◆ **Description of the task**: Filter these entries so that only lines with the word "company" remain.
Segment Start: Provided material
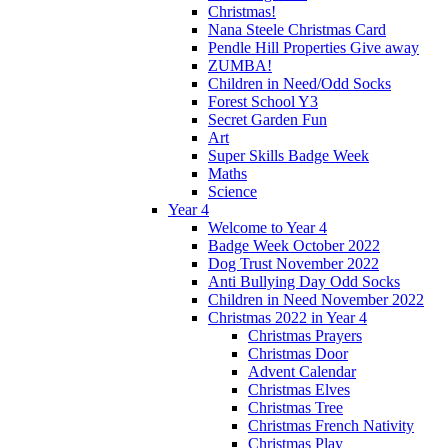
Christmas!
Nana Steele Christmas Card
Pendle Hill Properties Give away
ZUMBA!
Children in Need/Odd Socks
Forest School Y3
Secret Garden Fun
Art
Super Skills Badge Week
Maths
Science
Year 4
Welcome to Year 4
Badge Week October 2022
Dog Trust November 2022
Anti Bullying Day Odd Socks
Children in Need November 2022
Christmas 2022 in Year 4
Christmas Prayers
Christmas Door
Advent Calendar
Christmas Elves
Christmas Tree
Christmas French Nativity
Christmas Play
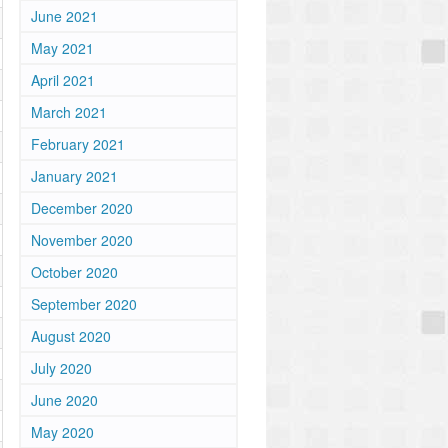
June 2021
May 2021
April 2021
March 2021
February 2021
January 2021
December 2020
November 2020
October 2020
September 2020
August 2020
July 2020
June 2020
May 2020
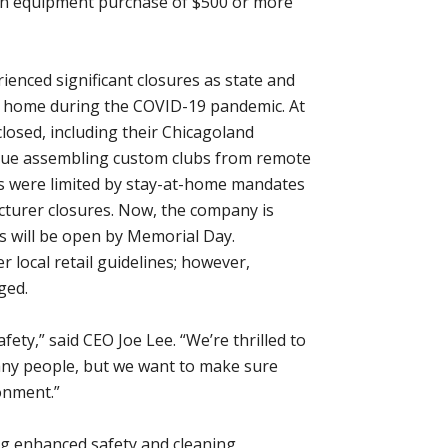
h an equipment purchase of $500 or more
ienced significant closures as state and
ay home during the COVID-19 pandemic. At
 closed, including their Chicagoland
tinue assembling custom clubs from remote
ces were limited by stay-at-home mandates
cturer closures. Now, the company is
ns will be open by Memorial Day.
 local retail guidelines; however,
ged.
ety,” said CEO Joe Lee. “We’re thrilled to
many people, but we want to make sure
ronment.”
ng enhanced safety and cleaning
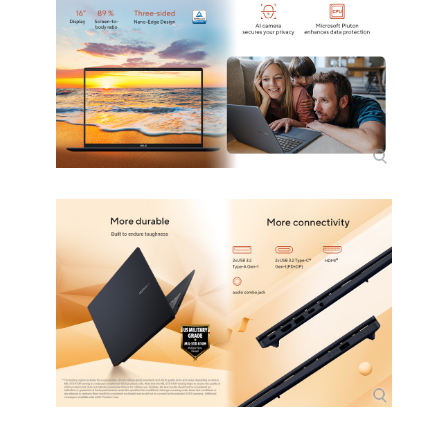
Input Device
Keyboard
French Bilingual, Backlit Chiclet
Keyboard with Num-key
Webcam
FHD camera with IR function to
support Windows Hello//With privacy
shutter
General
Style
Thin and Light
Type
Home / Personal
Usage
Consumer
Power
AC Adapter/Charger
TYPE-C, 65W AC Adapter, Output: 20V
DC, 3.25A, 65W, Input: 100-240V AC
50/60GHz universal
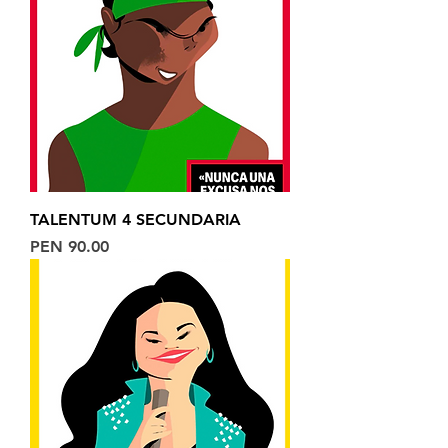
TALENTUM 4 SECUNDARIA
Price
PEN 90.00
Segment End: Provided material
Segment Start: Provided material
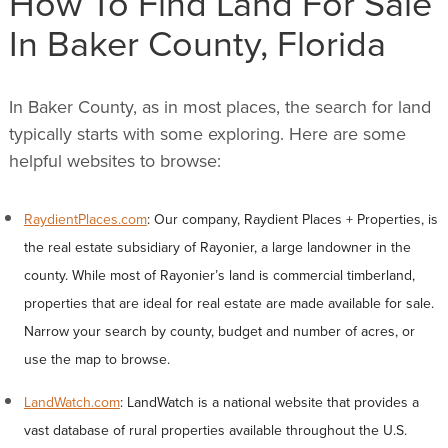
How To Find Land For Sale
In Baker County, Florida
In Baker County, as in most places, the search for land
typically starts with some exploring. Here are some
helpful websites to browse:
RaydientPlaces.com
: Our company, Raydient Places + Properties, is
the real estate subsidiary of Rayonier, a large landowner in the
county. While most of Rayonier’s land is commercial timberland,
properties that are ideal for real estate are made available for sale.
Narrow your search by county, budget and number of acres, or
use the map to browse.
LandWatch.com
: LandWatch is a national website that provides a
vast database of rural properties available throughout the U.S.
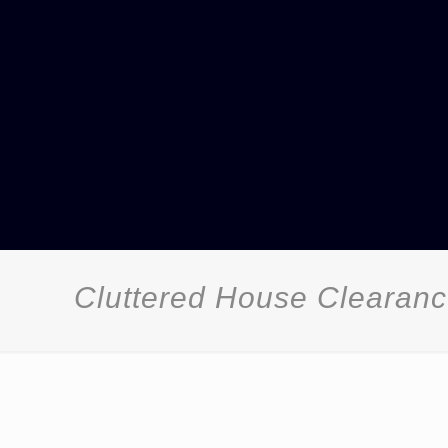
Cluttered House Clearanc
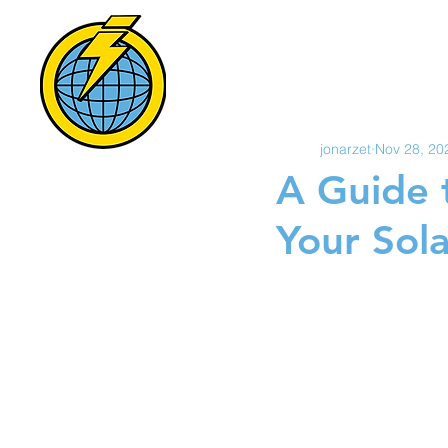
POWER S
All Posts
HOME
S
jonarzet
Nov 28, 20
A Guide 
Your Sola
Segment End: Provided material
Segment Start: Provided material
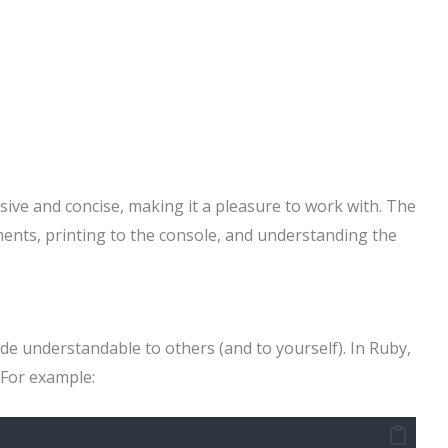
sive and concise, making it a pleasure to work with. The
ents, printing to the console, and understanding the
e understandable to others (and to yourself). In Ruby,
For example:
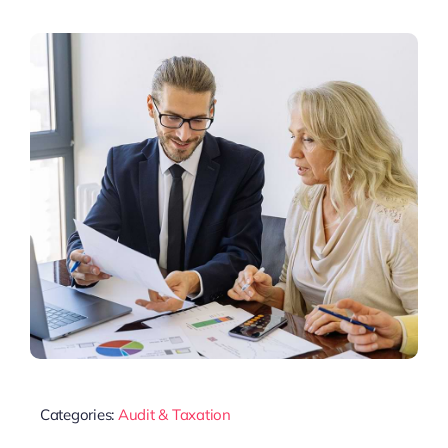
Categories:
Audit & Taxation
Segment End: Provided material
◆ **Response below**:
cturer closures. Now, the company is
: Our company, Raydient Places + Properties, is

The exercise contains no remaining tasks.